* Action item *
Print every record exactly, omitting none.

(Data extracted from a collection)
· · · ·

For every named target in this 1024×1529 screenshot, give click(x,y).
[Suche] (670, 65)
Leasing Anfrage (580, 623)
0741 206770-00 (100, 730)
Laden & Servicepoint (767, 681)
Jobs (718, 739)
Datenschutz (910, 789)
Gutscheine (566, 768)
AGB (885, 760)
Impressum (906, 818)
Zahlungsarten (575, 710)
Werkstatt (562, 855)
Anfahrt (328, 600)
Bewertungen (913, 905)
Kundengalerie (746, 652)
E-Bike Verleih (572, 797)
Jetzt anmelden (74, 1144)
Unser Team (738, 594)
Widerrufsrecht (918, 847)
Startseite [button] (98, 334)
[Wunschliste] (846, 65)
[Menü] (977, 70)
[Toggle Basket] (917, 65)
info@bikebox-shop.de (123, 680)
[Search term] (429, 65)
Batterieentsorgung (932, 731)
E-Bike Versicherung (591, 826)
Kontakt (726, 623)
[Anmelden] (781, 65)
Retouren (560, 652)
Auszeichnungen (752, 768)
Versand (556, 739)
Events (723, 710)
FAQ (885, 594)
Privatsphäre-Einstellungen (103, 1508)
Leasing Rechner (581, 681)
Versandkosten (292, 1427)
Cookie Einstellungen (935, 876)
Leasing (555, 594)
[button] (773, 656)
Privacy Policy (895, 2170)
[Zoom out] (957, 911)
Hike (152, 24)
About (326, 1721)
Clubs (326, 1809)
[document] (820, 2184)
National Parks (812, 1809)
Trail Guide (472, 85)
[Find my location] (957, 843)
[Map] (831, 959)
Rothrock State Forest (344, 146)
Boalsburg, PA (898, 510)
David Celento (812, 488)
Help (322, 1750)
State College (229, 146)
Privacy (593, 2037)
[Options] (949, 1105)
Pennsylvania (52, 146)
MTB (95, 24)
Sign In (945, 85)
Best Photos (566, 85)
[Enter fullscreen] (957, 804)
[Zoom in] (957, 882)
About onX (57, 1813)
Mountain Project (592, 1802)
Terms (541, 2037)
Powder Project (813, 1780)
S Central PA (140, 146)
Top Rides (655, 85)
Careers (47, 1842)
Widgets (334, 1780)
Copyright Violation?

· · · ·

* Answer area *
For every named target in this 1024×1529 screenshot, give click(x,y).
[Suche] (670, 65)
Leasing Anfrage (580, 623)
0741 206770-00 (100, 730)
Laden & Servicepoint (767, 681)
Jobs (718, 739)
Datenschutz (910, 789)
Gutscheine (566, 768)
AGB (885, 760)
Impressum (906, 818)
Zahlungsarten (575, 710)
Werkstatt (562, 855)
Anfahrt (328, 600)
Bewertungen (913, 905)
Kundengalerie (746, 652)
E-Bike Verleih (572, 797)
Jetzt anmelden (74, 1144)
Unser Team (738, 594)
Widerrufsrecht (918, 847)
Startseite [button] (98, 334)
[Wunschliste] (846, 65)
[Menü] (977, 70)
[Toggle Basket] (917, 65)
info@bikebox-shop.de (123, 680)
[Search term] (429, 65)
Batterieentsorgung (932, 731)
E-Bike Versicherung (591, 826)
Kontakt (726, 623)
[Anmelden] (781, 65)
Retouren (560, 652)
Auszeichnungen (752, 768)
Versand (556, 739)
Events (723, 710)
FAQ (885, 594)
Privatsphäre-Einstellungen (103, 1508)
Leasing Rechner (581, 681)
Versandkosten (292, 1427)
Cookie Einstellungen (935, 876)
Leasing (555, 594)
[button] (773, 656)
Privacy Policy (895, 2170)
[Zoom out] (957, 911)
Hike (152, 24)
About (326, 1721)
Clubs (326, 1809)
[document] (820, 2184)
National Parks (812, 1809)
Trail Guide (472, 85)
[Find my location] (957, 843)
[Map] (831, 959)
Rothrock State Forest (344, 146)
Boalsburg, PA (898, 510)
David Celento (812, 488)
Help (322, 1750)
State College (229, 146)
Privacy (593, 2037)
[Options] (949, 1105)
Pennsylvania (52, 146)
MTB (95, 24)
Sign In (945, 85)
Best Photos (566, 85)
[Enter fullscreen] (957, 804)
[Zoom in] (957, 882)
About onX (57, 1813)
Mountain Project (592, 1802)
Terms (541, 2037)
Powder Project (813, 1780)
S Central PA (140, 146)
Top Rides (655, 85)
Careers (47, 1842)
Widgets (334, 1780)
Copyright Violation?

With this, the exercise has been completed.